A separate Football365 report already pointed to West Ham needing to make difficult calls around key attacking talent. Fernandes now looks central to that wider transfer posture.

Tottenham and Manchester United both staying active changes the leverage

The most important part of Romano’s update may not be Tottenham’s push on its own. It is that Manchester United are still very much in the race at the same time.

For West Ham, that is the scenario that can keep the valuation alive. If only one club were pressing, negotiations would likely revolve around how much West Ham need the sale and how long they can resist.
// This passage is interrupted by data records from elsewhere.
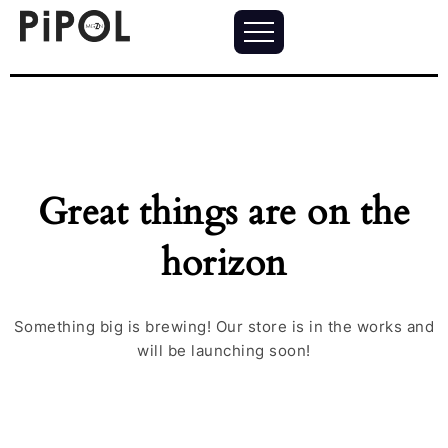
Great things are on the
horizon
Something big is brewing! Our store is in the works and
will be launching soon!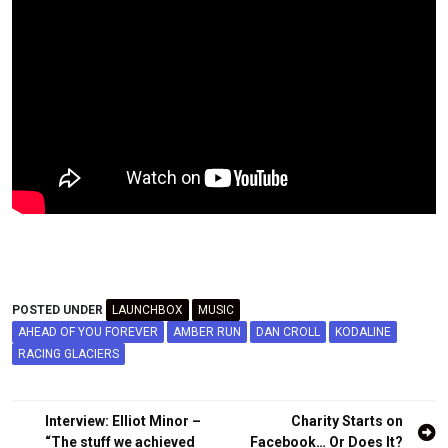
POSTED UNDER
LAUNCHBOX
MUSIC
AHEAD OF YOU FOREVER
AMBER RUN
DAN CROLL
KODALINE
RACING GLACIERS
Post
Interview: Elliot Minor –
Charity Starts on
“The stuff we achieved
Facebook… Or Does It?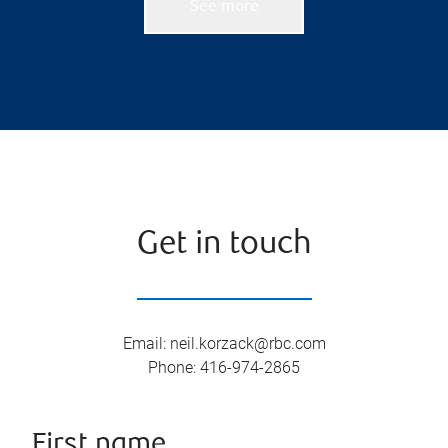
See more
Get in touch
Email
:
neil.korzack@rbc.com
Phone
:
416-974-2865
First name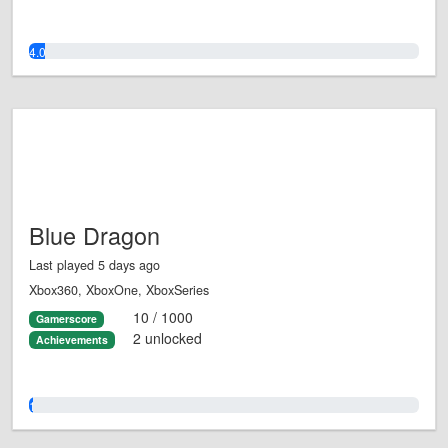
4.0%
Blue Dragon
Last played 5 days ago
Xbox360, XboxOne, XboxSeries
10 / 1000
Gamerscore
2 unlocked
Achievements
1.0%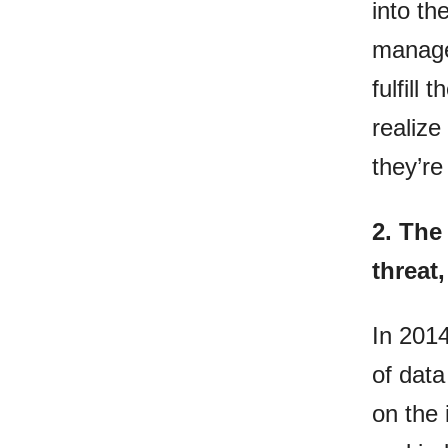
into th
manage
fulfill
realize
they’re
2.
The 
threat
In 2014
of data
on the 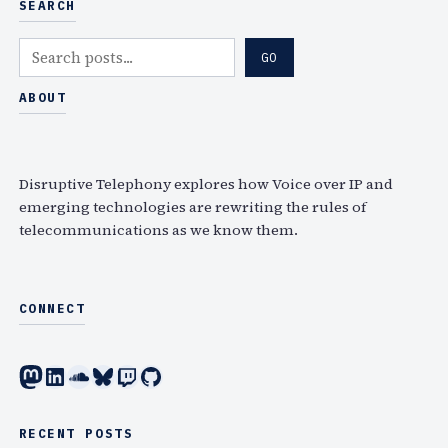
SEARCH
S
GO
e
a
ABOUT
r
c
h
Disruptive Telephony explores how Voice over IP and
emerging technologies are rewriting the rules of
telecommunications as we know them.
CONNECT
Mastodon
LinkedIn
SoundCloud
Bluesky
Twitch
GitHub
RECENT POSTS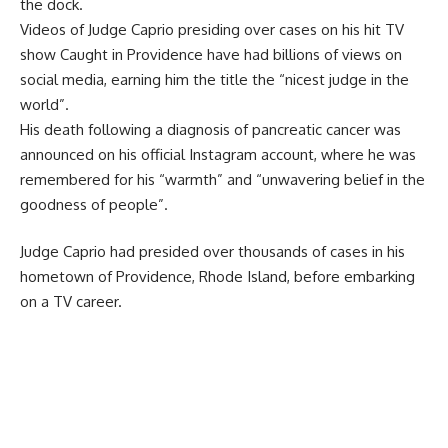
the dock.
Videos of Judge Caprio presiding over cases on his hit TV
show Caught in Providence have had billions of views on
social media, earning him the title the “nicest judge in the
world”.
His death following a diagnosis of pancreatic cancer was
announced on his official Instagram account, where he was
remembered for his “warmth” and “unwavering belief in the
goodness of people”.
Judge Caprio had presided over thousands of cases in his
hometown of Providence, Rhode Island, before embarking
on a TV career.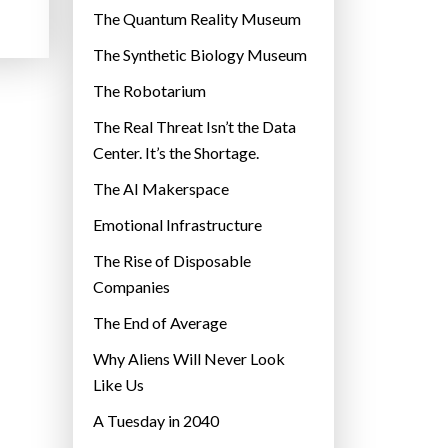
r
The Quantum Reality Museum
i
The Synthetic Biology Museum
e
The Robotarium
s
The Real Threat Isn’t the Data
Center. It’s the Shortage.
The AI Makerspace
Emotional Infrastructure
The Rise of Disposable
Companies
The End of Average
Why Aliens Will Never Look
Like Us
A Tuesday in 2040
With two major clubs active, and with the suggestion that more teams may yet join, the Hammers have a better chance of keeping competitive tension in play.

That does not mean a bidding war is guaranteed. It simply means West Ham are not negotiating from the weakest possible position.

There are also practical edge cases to consider. Tottenham may be more advanced on the agent side, while United may feel stronger about trying to satisfy West Ham directly. One club could move quicker, another could offer better structure, and either could still fall short of the asking price. Installments, add-ons and timing can all shape how attractive a package looks, even when the headline fee grabs attention.

So while the £70m figure is useful, the real contest may come down to which club gets closest to West Ham’s preferred total package without the Hammers feeling they have blinked first.

West Ham’s next step is simple

£70m is huge money, but West Ham cannot afford to look like a club accepting the first serious pressure point. If the £85m line is real, this is the moment to show it. If it is not, the market will find out quickly enough.